RECORD EXCERPTS:

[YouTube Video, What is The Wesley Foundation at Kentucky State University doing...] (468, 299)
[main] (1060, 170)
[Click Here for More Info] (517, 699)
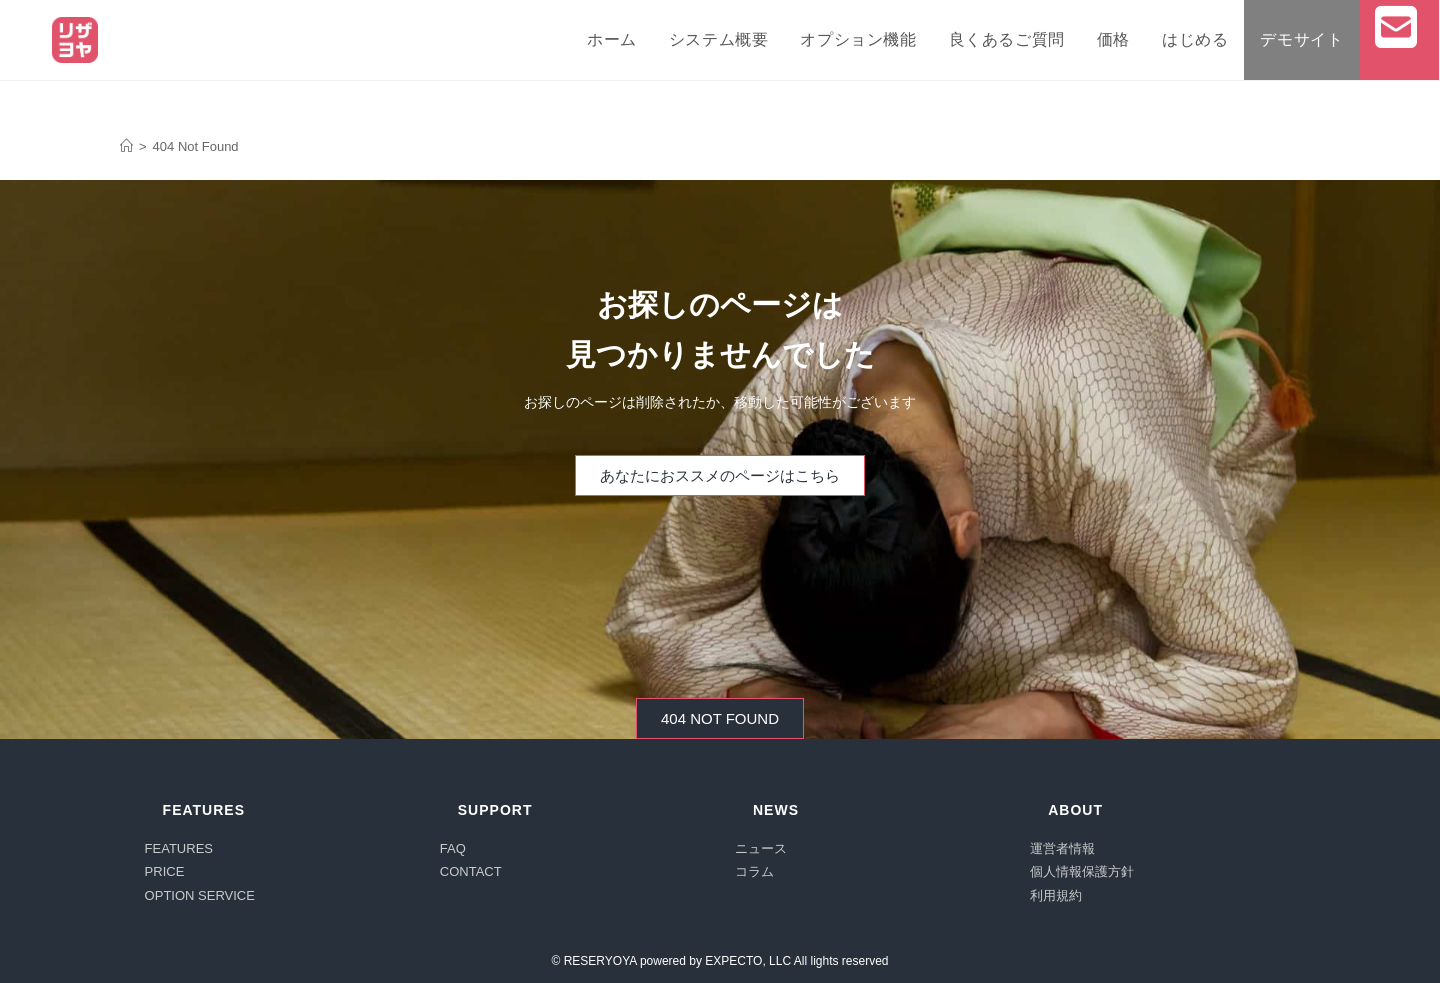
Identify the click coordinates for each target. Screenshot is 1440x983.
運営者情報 (1062, 848)
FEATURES (179, 848)
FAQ (453, 848)
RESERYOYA (600, 961)
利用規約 (1056, 895)
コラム (754, 871)
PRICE (165, 871)
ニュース (761, 848)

INSTRUCTIONS TO FOLLOW:
Set down the complete material exactly, but do not include the images.

TASK OUTPUT:
[YouTube Video, What is The Wesley Foundation at Kentucky State University doing...] (468, 299)
[main] (1060, 170)
[Click Here for More Info] (517, 699)
Identify the click coordinates for each target. Screenshot is 1440x983.
運営者情報 (1062, 848)
FEATURES (179, 848)
FAQ (453, 848)
RESERYOYA (600, 961)
利用規約 (1056, 895)
コラム (754, 871)
PRICE (165, 871)
ニュース (761, 848)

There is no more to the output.